Task item: Select from the data all lines with the word "beneficiárias".

[Available data]

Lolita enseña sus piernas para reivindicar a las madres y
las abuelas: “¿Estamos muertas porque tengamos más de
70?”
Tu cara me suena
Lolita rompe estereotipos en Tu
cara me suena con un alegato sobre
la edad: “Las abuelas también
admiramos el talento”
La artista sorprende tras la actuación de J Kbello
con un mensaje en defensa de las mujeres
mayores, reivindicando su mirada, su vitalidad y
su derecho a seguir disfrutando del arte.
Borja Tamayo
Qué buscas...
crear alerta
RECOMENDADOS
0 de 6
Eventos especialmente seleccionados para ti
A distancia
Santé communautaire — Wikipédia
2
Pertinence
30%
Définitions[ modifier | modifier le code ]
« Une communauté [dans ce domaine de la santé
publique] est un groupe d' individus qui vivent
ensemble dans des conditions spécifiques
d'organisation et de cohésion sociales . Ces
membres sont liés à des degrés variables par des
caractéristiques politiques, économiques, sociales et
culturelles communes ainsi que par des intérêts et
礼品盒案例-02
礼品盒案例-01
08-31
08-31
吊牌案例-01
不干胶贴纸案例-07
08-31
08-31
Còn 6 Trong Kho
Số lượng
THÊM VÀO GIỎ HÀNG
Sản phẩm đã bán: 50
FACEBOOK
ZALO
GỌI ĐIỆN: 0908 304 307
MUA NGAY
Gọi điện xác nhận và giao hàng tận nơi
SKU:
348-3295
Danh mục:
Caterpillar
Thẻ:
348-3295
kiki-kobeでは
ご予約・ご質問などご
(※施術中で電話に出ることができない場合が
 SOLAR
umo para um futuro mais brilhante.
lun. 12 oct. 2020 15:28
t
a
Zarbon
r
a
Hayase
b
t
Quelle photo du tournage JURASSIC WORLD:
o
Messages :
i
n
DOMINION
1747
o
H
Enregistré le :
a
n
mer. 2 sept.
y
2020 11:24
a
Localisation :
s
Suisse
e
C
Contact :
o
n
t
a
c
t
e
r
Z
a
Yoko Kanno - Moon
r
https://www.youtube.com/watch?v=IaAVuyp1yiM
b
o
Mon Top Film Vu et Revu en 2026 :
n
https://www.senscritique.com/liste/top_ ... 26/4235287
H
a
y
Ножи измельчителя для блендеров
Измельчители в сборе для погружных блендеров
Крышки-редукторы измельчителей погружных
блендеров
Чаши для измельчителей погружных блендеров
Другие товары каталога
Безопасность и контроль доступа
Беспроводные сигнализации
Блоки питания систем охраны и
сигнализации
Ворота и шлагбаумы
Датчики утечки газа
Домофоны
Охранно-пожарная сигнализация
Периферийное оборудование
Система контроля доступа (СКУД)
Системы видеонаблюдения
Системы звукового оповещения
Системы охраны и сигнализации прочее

[/Available data]
[Available data]

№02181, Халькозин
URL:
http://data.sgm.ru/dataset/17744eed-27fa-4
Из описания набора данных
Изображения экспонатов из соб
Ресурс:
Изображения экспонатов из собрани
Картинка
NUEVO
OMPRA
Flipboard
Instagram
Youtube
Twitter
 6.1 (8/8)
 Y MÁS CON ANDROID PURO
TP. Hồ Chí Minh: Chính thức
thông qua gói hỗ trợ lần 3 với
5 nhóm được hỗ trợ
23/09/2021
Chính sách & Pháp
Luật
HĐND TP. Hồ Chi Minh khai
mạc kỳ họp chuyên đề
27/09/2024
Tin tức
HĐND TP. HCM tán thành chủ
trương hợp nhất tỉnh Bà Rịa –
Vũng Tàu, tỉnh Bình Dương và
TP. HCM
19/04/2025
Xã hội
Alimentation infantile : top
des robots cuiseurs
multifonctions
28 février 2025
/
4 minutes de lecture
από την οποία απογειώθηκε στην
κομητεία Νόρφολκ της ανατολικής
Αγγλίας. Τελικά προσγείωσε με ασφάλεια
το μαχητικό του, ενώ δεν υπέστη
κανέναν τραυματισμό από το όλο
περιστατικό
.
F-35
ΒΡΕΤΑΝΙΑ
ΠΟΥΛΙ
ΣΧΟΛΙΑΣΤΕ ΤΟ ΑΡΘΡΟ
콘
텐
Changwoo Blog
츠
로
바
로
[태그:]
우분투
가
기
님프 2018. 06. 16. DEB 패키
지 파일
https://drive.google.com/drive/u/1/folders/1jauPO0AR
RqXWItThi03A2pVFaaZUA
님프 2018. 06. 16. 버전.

[/Available data]
[Available data]

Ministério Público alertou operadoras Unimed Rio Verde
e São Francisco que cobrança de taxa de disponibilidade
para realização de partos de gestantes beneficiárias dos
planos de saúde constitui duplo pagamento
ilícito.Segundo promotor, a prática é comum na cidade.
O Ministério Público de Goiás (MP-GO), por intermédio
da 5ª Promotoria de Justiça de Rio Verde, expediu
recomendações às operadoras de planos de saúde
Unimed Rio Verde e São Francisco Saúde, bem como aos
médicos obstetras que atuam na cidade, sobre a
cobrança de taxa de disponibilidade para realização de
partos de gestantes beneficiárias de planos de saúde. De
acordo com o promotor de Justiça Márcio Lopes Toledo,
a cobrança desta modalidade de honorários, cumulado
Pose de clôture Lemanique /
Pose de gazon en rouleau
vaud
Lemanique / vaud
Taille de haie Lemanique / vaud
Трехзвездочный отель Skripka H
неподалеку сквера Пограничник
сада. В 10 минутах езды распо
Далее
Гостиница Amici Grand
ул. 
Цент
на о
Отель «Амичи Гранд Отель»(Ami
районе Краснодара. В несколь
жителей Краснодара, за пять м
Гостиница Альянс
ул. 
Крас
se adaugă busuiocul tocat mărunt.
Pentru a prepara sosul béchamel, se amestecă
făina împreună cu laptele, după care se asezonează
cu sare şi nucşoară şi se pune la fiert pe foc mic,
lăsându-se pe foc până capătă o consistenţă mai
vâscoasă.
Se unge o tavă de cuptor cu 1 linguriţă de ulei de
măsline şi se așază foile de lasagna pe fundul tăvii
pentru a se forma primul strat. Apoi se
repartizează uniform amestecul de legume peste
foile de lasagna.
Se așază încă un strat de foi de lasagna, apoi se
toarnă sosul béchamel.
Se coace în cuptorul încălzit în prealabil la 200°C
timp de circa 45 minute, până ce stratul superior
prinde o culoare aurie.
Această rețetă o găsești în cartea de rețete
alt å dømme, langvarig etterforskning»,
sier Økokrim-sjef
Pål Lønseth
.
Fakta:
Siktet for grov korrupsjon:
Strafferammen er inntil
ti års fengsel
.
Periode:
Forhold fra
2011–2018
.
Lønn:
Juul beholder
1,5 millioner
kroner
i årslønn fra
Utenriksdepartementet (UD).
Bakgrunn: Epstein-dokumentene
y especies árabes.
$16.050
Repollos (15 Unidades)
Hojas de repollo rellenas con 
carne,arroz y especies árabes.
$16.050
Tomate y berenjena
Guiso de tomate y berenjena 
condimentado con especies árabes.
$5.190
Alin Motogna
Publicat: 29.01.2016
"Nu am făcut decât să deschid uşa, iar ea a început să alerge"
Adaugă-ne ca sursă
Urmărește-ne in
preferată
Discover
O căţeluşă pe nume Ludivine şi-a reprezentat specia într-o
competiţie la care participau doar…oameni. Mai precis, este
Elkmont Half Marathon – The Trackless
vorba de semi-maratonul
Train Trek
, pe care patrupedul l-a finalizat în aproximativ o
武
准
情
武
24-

[/Available data]

Solution for this task:
para realização de partos de gestantes beneficiárias dos
partos de gestantes beneficiárias de planos de saúde. De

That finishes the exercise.